TL;DR: Graph databases exist for relationship queries (friend-of-friend, fraud rings, dependency maps); if your data isn't relationship-shaped, a relational or document store is cheaper. Original Neptune billed provisioned instances 24/7 idle or not. Neptune Serverless (2022) scales capacity per Neptune Capacity Unit (~2 GiB memory + compute) between a min and max you set, at ~$0.12/NCU-hour. Its edge is charging little during quiet stretches — so it wins on bursty/off-hours/dev workloads and loses on flat 24/7 load.
The numbers
- Provisioned baseline: a db.r5.large is ~$0.348/hr → ~$254/mo regardless of usage.
- Serverless floor: parked at the 2.5 NCU minimum 24/7 ≈ 2.5 × $0.12 × 730 = ~$219/mo — the minimum is real money.
- Where it wins: 10 NCUs for 8 business hours + 2.5 NCUs otherwise = 3,600 NCU-hours ≈ $432/mo vs ~$508/mo provisioned (10 NCU ≈ db.r5.xlarge) — ~15% plus automatic scaling and zero capacity planning.

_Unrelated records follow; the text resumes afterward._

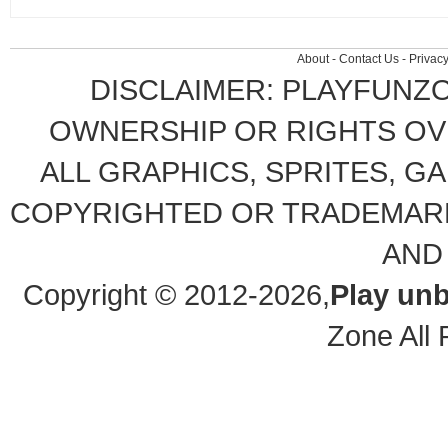
About
-
Contact Us
-
Privacy
DISCLAIMER: PLAYFUNZ
OWNERSHIP OR RIGHTS OVE
ALL GRAPHICS, SPRITES, G
COPYRIGHTED OR TRADEMARK
AND
Copyright © 2012-2026,
Play un
Zone All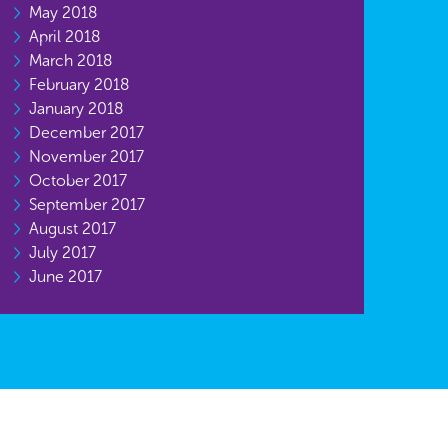
May 2018
April 2018
March 2018
February 2018
January 2018
December 2017
November 2017
October 2017
September 2017
August 2017
July 2017
June 2017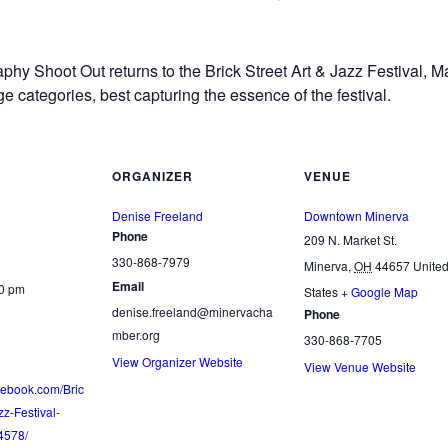
phy Shoot Out returns to the Brick Street Art & Jazz Festival, 
ge categories, best capturing the essence of the festival.
ORGANIZER
VENUE
Denise Freeland
Downtown Minerva
Phone
209 N. Market St.
330-868-7979
Minerva
,
OH
44657
Unite
Email
00 pm
States
+ Google Map
denise.freeland@minervacha
Phone
mber.org
330-868-7705
View Organizer Website
View Venue Website
cebook.com/Bric
zz-Festival-
4578/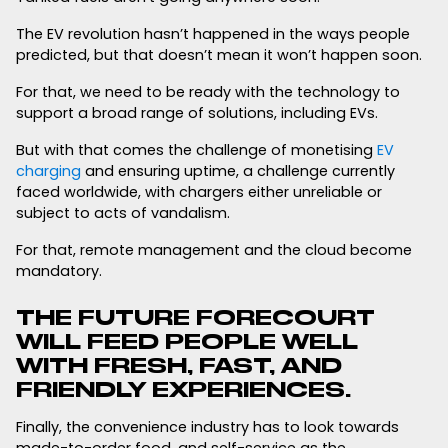
The EV revolution hasn’t happened in the ways people
predicted, but that doesn’t mean it won’t happen soon.
For that, we need to be ready with the technology to
support a broad range of solutions, including EVs.
But with that comes the challenge of monetising
EV
charging
and ensuring uptime, a challenge currently
faced worldwide, with chargers either unreliable or
subject to acts of vandalism.
For that, remote management and the cloud become
mandatory.
THE FUTURE FORECOURT
WILL FEED PEOPLE WELL
WITH FRESH, FAST, AND
FRIENDLY EXPERIENCES.
Finally, the convenience industry has to look towards
made-to-order food, and self-service as the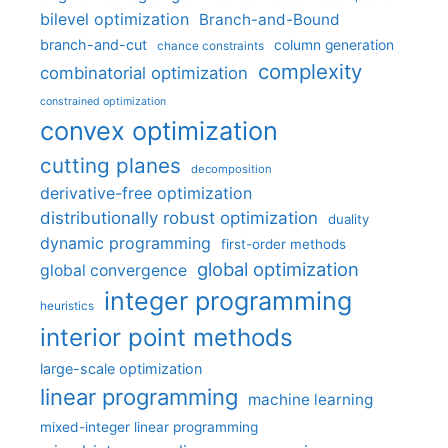
bilevel optimization
Branch-and-Bound
branch-and-cut
column generation
chance constraints
complexity
combinatorial optimization
constrained optimization
convex optimization
cutting planes
decomposition
derivative-free optimization
distributionally robust optimization
duality
dynamic programming
first-order methods
global optimization
global convergence
integer programming
heuristics
interior point methods
large-scale optimization
linear programming
machine learning
mixed-integer linear programming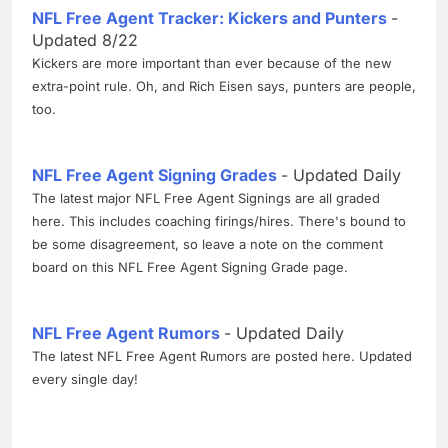
NFL Free Agent Tracker: Kickers and Punters
-
Updated 8/22
Kickers are more important than ever because of the new
extra-point rule. Oh, and Rich Eisen says, punters are people,
too.
NFL Free Agent Signing Grades
- Updated Daily
The latest major NFL Free Agent Signings are all graded
here. This includes coaching firings/hires. There's bound to
be some disagreement, so leave a note on the comment
board on this NFL Free Agent Signing Grade page.
NFL Free Agent Rumors
- Updated Daily
The latest NFL Free Agent Rumors are posted here. Updated
every single day!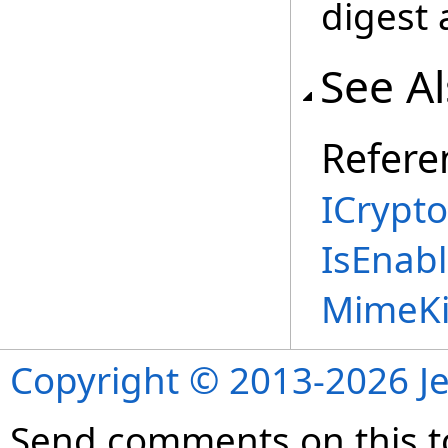
digest 
See A
Refere
ICrypt
IsEnab
MimeKi
Copyright © 2013-2026 Je
Send comments on this t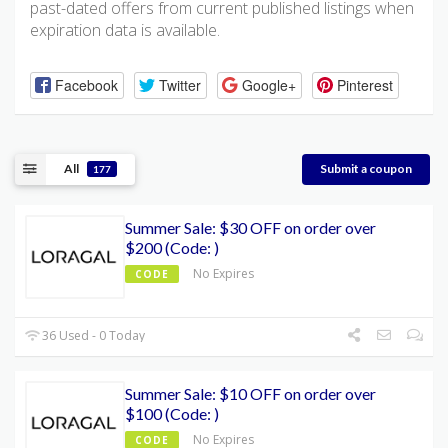
past-dated offers from current published listings when
expiration data is available.
Facebook
Twitter
Google+
Pinterest
All
Submit a coupon
177
Summer Sale: $30 OFF on order over
$200 (Code: )
No Expires
CODE
36 Used - 0 Today
Summer Sale: $10 OFF on order over
$100 (Code: )
No Expires
CODE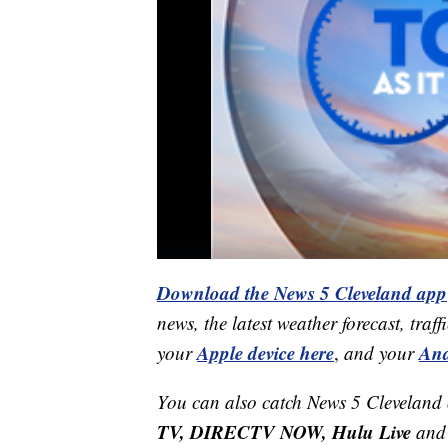
Download the News 5 Cleveland app
news, the latest weather forecast, t
Apple device here
And
your
,
and your
You can also catch News 5 Cleveland
TV, DIRECTV NOW, Hulu Live
and 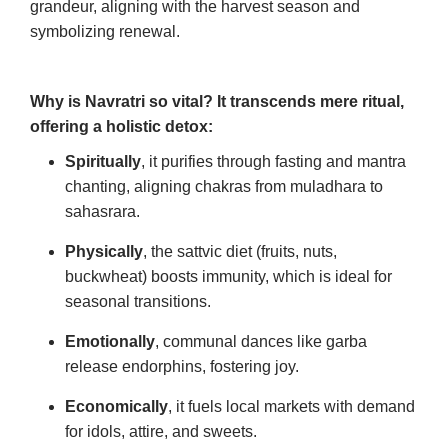
grandeur, aligning with the harvest season and
symbolizing renewal.
Why is Navratri so vital? It transcends mere ritual,
offering a holistic detox:
Spiritually
, it purifies through fasting and mantra
chanting, aligning chakras from muladhara to
sahasrara.
Physically
, the sattvic diet (fruits, nuts,
buckwheat) boosts immunity, which is ideal for
seasonal transitions.
Emotionally
, communal dances like garba
release endorphins, fostering joy.
Economically
, it fuels local markets with demand
for idols, attire, and sweets.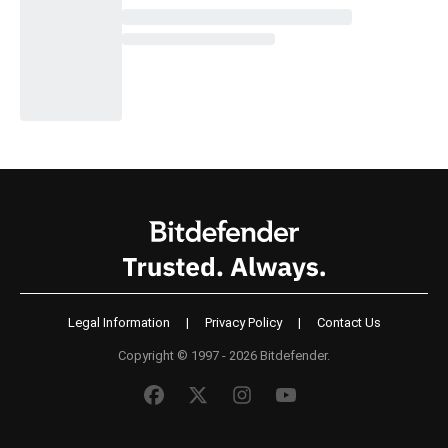
Legal Information
|
Privacy Policy
|
Contact Us
Copyright © 1997 - 2026 Bitdefender.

- Field examples: real-time fraud detection (5–8 NCU normal, spiking to 40–50) saved 40–60% vs a peak-sized cluster; a nightly-analytics cluster went
$1,015 → ~$621/mo (39%). A steady 24/7 recommender was more expensive on serverless ($562 vs ~$508 provisioned).
Do this
- Set conservative min/max NCUs (e.g. 2.5 → 40) and adjust after watching real
ServerlessDatabaseCapacityin CloudWatch. - Move variable workloads first — fraud detection, periodic batch, dev/test, spiky query mixes. Leave flat 24/7 production for last, after you know its NCU footprint.
- Bound your queries — multi-hop traversals ("all nodes within 5 hops") burn NCUs faster than expected; optimize before raising the cap.
- Set a hard maximum + billing alarm — a runaway traversal can otherwise scale you to the cap and produce a surprise month-end bill.
- Decide empirically — point a representative workload at a serverless cluster for a week and compare the NCU bill to your provisioned bill.
Gotchas
- The minimum baseline (~$219/mo) is a floor, not free — tiny idle clusters still cost real money.
- Less tuning control — no instance-type choice or manual memory tuning; if a specialist loves tuning, serverless hides that lever.
- Brief warm-up after a deep scale-down — first queries after a long quiet period can see slightly higher latency.
- Feature parity can lag — check current docs before assuming provisioned features exist on serverless.
Skip this if
- The workload runs flat-out at high capacity 24/7 — a right-sized provisioned instance, especially with a Reserved Instance, undercuts serverless by 30–40%.
- You want absolute lowest steady-state cost and can commit — see Reserved Instances on a provisioned cluster.
- You're comparing the whole serverless-database family — OpenSearch Serverless, Aurora Serverless Sizing, and Redshift Serverless use the same "min baseline + scale to max, pay per unit-hour" model.